Second, both Free Exchange and the two economists claim that stringent anti-growth zoning regulations are associated with low carbon emissions (though, to their credit, neither argues that anti-growth zoning causes low emissions). The trouble is that this conclusion depends on the measure of zoning, and the one used by Glaeser and Kahn does not adequately represent anti-growth regulations. They rely on an index from a survey conducted by Joseph Gyourko and his colleagues at Penn’s Wharton School. The Wharton Index has the noble but flawed ambition to be all-encompassing. As I’ve discussed elsewhere, this index is not correlated with housing supply, seemingly because it includes too much information, such as local political pressure, approval authority, the degree of local democracy, permit delays, development fees, open space criteria, state regulations, density regulations, and supply restrictions. Not all of these things are relevant to the basic question that a developer of a multi-family housing unit wants to know: Can I build or not? And at what density? Permit delays, for example, may speak to staffing capacity more so than an anti-growth disposition.
Fortunately, Gyourko and his team also have a density regulation index that can be isolated from the all-encompassing index used by Glaeser and Kahn. Adjusting for the effect of all other regulations (i.e. the Wharton Index), the correlation between the anti-density index and carbon emissions (from residential and transportation sources) is significant and positive in the top 50 metros. This is depicted below, and it is the opposite of Glaeser and Kahn’s claim. In fact, the relationship remains significant using just the two regulatory variables or including controls for pro-environmental politics (measured as the percentage of House members in each state voting for Waxman-Markey’s Cap-and-Trade bill), population density, July temperature, January temperature, and the presence of a coastal seaport (which should mitigate extreme temperatures).

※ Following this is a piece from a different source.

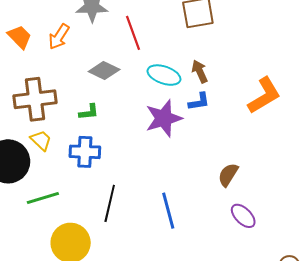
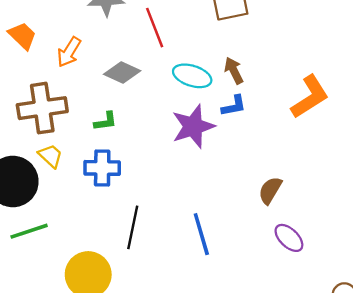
orange arrow: (59, 37) -> (69, 52), moved
green line: (43, 198) -> (29, 231), moved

Although Gyourko’s density index works, I prefer an alternative measure of density zoning from Rolf Pendall of Cornell. His survey technique made it more representative at the metropolitan level for the 50 most populated metros. The figure below shows that metros that allow dense multi-family housing in their municipalities have less residential- and transportation-related carbon pollution. Again, the relationship holds regardless of environmental politics, weather, coastal proximity, and overall population density.

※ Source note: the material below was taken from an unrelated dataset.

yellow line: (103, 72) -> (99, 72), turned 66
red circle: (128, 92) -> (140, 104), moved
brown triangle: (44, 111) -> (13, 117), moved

In short, equitable housing policy is also good environmental policy not only because it allows people to move to clean places. Equitable housing policies actually make places cleaner. More work should be done, but there is compelling evidence that zoning policies do have a causal effect on emissions (the results obtained from using an “instrumental variable”--an econometric trick to assess causality--are consistent with this). The cap-and-trade bills being debated in Congress have some measures to promote better regional planning, but do not go far enough to discourage exclusionary zoning. Although the politics of local land use are intense, they could be overcome by allocating some share of allowance revenue to exclusionary jurisdictions who agree to abolish their anti-density laws.